## TASK REQUIREMENTS
Please retype, word for word, the line containing "私たちが提唱する選挙制度 (137, 2429)" and every line after it through the end of the records, leaving out all pictures.

## INPUT DATA
- Opening Delimiter -

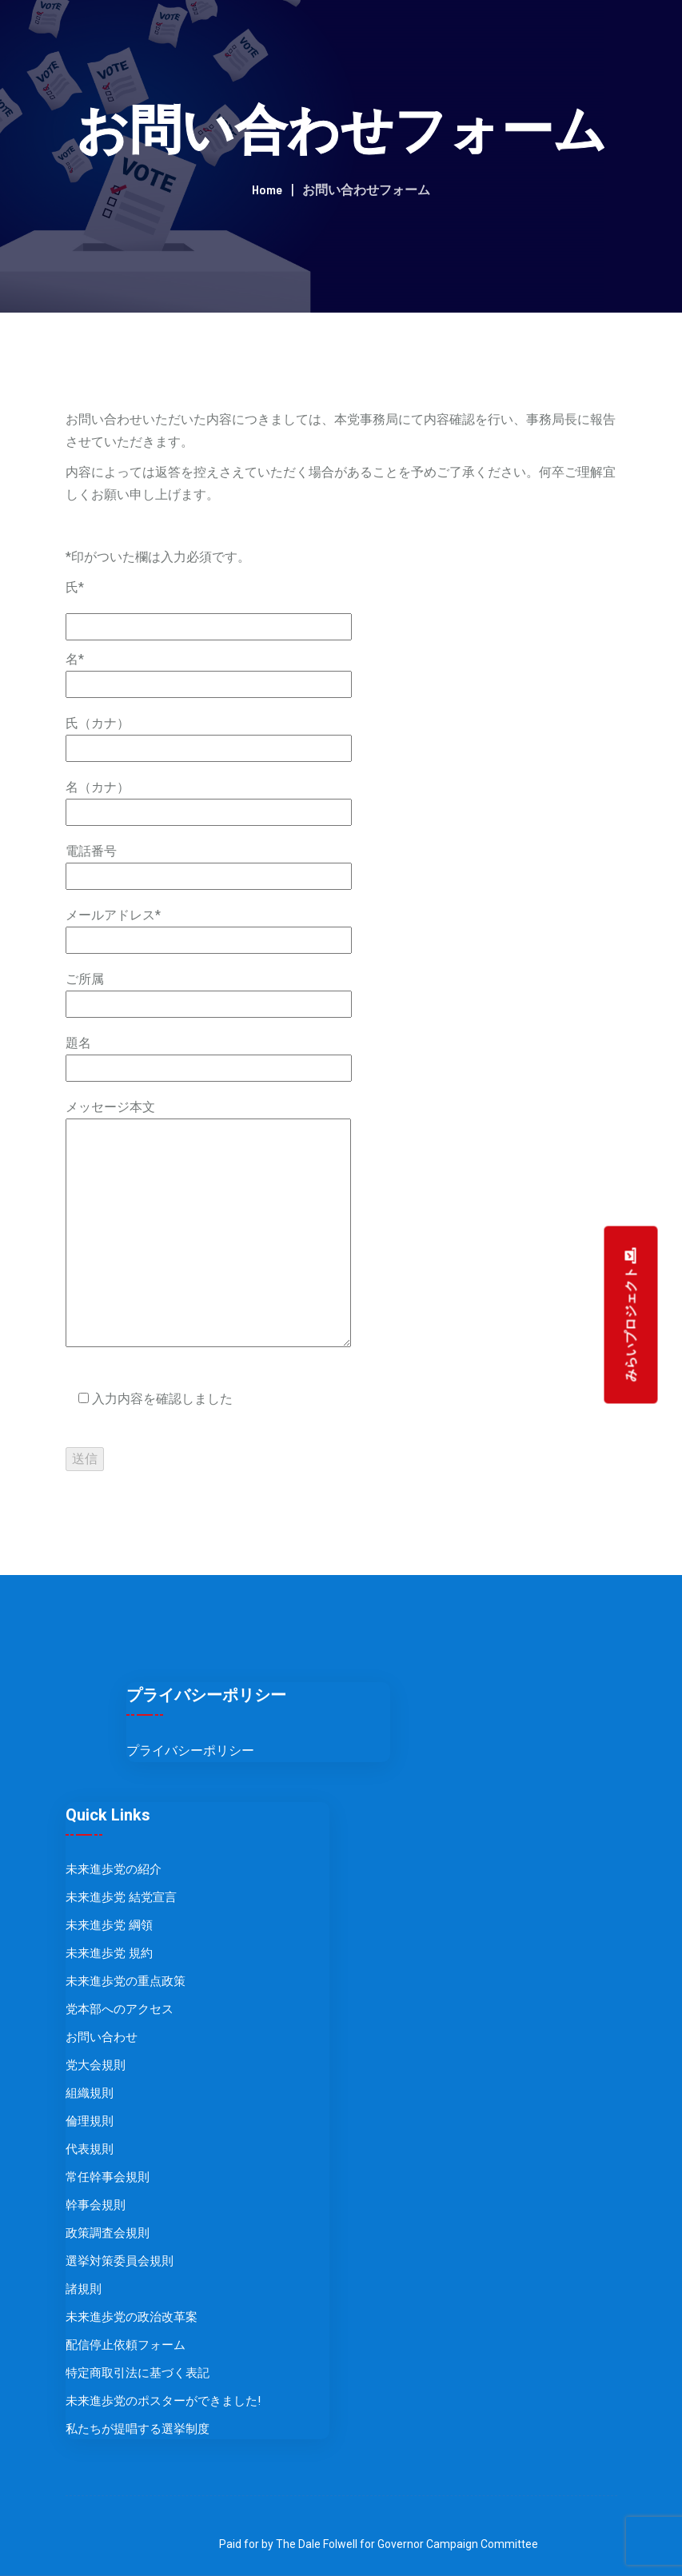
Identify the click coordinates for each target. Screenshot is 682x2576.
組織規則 (90, 2093)
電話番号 (209, 863)
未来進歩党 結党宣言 (121, 1897)
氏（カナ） (209, 736)
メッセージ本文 (208, 1224)
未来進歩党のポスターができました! (163, 2401)
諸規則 (84, 2289)
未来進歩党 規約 (109, 1953)
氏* (75, 587)
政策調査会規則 (108, 2233)
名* (209, 672)
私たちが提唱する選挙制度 (137, 2429)
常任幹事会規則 (108, 2177)
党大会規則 (96, 2065)
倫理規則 (90, 2121)
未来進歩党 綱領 (109, 1925)
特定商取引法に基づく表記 (137, 2373)
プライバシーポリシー (190, 1750)
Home (267, 189)
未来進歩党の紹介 (114, 1869)
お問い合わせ (102, 2037)
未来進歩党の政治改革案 (131, 2317)
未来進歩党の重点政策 (125, 1981)
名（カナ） (209, 799)
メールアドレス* (209, 927)
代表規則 (90, 2149)
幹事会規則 (96, 2205)
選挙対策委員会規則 (119, 2261)
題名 (209, 1055)
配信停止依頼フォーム (125, 2345)
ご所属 (209, 991)
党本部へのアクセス (119, 2009)
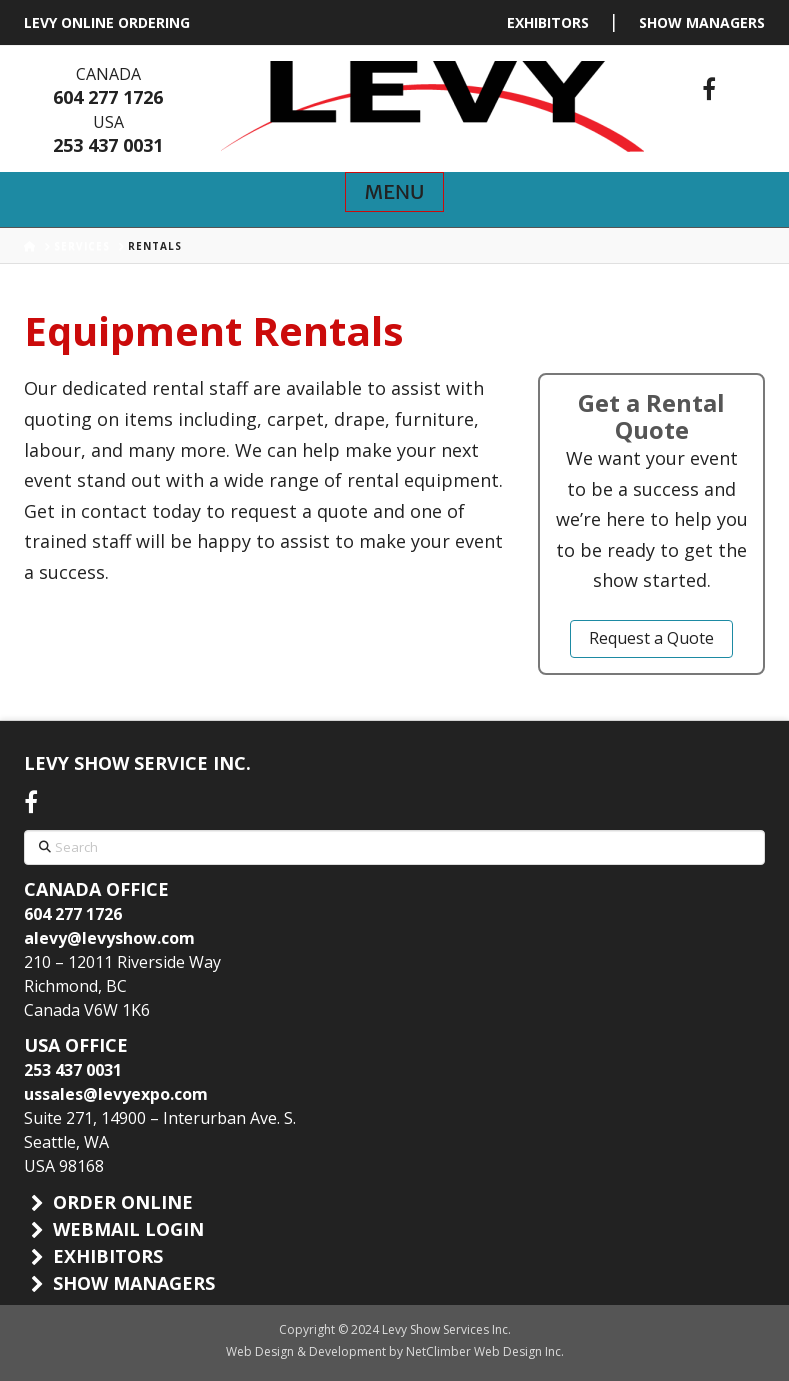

- Closing Delimiter -

## RESULT BELOW
私たちが提唱する選挙制度 (137, 2429)
常任幹事会規則 (108, 2177)
党大会規則 (96, 2065)
倫理規則 (90, 2121)
未来進歩党 綱領 (109, 1925)
特定商取引法に基づく表記 (137, 2373)
プライバシーポリシー (190, 1750)
Home (267, 189)
未来進歩党の紹介 (114, 1869)
お問い合わせ (102, 2037)
未来進歩党の政治改革案 (131, 2317)
未来進歩党の重点政策 (125, 1981)
名（カナ） (209, 799)
メールアドレス* (209, 927)
代表規則 (90, 2149)
幹事会規則 (96, 2205)
選挙対策委員会規則 (119, 2261)
題名 (209, 1055)
配信停止依頼フォーム (125, 2345)
ご所属 (209, 991)
党本部へのアクセス (119, 2009)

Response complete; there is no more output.